Surely if you can’t trust npm packages or MS to not hand out god tokens to any who asks nicely, you shouldn’t trust a random MCP server with your credentials or your model. So I had Kilocode build my own. For that use case, local models just don’t quite cut it. I loaded $10 into OpenRouter, told it what I wanted, and selected GPT5 because it’s half off this week. 45 minutes, $0.78, and a few manual interventions later I had a working Gmail MCP that is my very own. It gave me some great instructions on how to configure an OAuth app in GCP, and I was able to get it running queries within minutes from my local models.
There is a consumer play for a ~$2499-$5000 box that can run your personal staff of agents on the horizon. We need about one more generation of models and another generation of low-mid inference hardware to make it commercially feasible to turn a profit. It would need to pay for itself easily in the lives of its adopters. Then the mass market could open up. A more obvious path goes through SMBs who care about control and data sovereignty.
If you’re curious, my power bill is up YoY, but there was a rate hike, definitely not my 4090;).
Totally agree on the consumer and SMB play (which is why we're stealthily working on it :). I'm curious what capabilities the next generation of models (and HW) will provide that doesn't exist now. Considering Ryzen 395 / Digits / etc can achieve 40-50+ T/s on capable mid-size models (e.g., OSS120B/Qwen-Next/GLM Air) with some headroom for STT and a lean TTS, I think now is the time to enter but seems to me the 2 key things that are lacking are 1) reliable low-latency multi-modal streaming voice frameworks for STT+STT and 2) reliable fast and secure UI Computer use (without relying on optional accessibility tags/meta).
My greatest concern for local AI solutions like this is the centrality of email and the obvious security concerns surrounding email auth.
Depends on the setup, but programmatic access to a Gmail account that's used for admin purposes would allow for hijacking via key/password exfiltration of anything in the mailbox, sending unattended approvals, and autonomous conversations with third parties that aren't on the lookout for impersonation. In the average case, the address book would probably get scraped and the account would be used to blast spam to the rest of the internet.
Moving further, if the OAuth Token confers access to the rest of a user's Google suite, any information in Drive can be compromised. If the token has broader access to a Google Workspace account, there's room for inspecting, modifying, and destroying important information belonging to multiple users. If it's got admin privileges, a third party can start making changes to the org's configuration at large, sending spam from the domain to tank its reputation while earning a quick buck, or engage in phishing on internal users.
The next step would be racking up bills in Google's Cloud, but that's hopefully locked behind a different token. All the same, a bit of lateral movement goes a long way ;)

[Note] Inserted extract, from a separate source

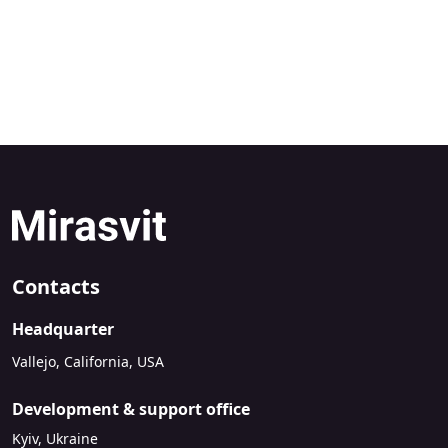
Contacts
Headquarter
Vallejo, California, USA
Development & support office
Kyiv, Ukraine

I agree the market is niche atm, but I can't help but disagree with your outlook long term. Self hosted models don't have the problems ChatGPT subscribers are facing with models seemingly performing worse over time, they don't need to worry about usage quotas, they don't need to worry about getting locked out of their services, etc.
All of these things have a dark side, though; but it's likely unnecessary for me to elaborate on that.
Given that $2000 might only buy you about 10 date nights with dinner and drinks, the value proposition might actually be pretty good if posterity is not a feature requirement.
The sales case for having LLMs at the edge is to run inference everywhere on everything. Video games won't go to the cloud for every AI call, but they will use on-device models that will run on the next iteration of hardware.
The US is probably ahead but they're so obsessed with moats, IP and safety that their lagginess is self imposed.
China has nothing to lose and everything to gain by releasing stuff openly.
Once China figures put how to make high performance FPGA chips really cheap, its game over for the US. The only power the US has is over GPU supply...and even then its pretty weak.
Not to mention NVIDIA crippling its own country with low VRAM cards. China is taking older cards, stripping the RAM and upgrading other older cards.
Americans may end up in a situation where they have some $1000-2000 device at home with an open Chinese model running on it
Wouldn't worry about that, I'm pretty sure the government is going to ban running Chinese tech in this space sooner or later. And we won't even be able to download it.
Not saying any of the bans will make any kind of sense, but I'm pretty sure they're gonna say this is a "strategic" space. And everything else will follow from there.
When DeepSeek first hit the news, an American senator proposed adding it to ITAR so they could send people to prison for using it. Didn't pass, thankfully.
For criminal concerns regarding retroactive ITAR additions, yes. However, significant civil financial penalties if congress so wished could still be constitutional as the ex post facto clause has been held to apply exclusively to criminal matters starting in Calder v. Bull [1].
History is littered with unconstitutional, enforced laws, as well. Watched a lot of Ken Burns docs this weekend while sick. “The West” has quite a few examples.
There are a lot of things in the US Constitution. But the Supreme Court is the final arbiter, and they're moving closer and closer to "whatever you say, big daddy."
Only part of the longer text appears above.